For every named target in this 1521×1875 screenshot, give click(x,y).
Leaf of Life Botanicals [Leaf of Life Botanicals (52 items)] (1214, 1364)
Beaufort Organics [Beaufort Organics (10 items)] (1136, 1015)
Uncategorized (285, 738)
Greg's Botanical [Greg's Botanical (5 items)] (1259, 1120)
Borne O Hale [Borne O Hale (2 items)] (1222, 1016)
:::
§ **Work to complete**
Report the total of lines above containing the string "items", and write nothing besides it.

§ **Answer**
4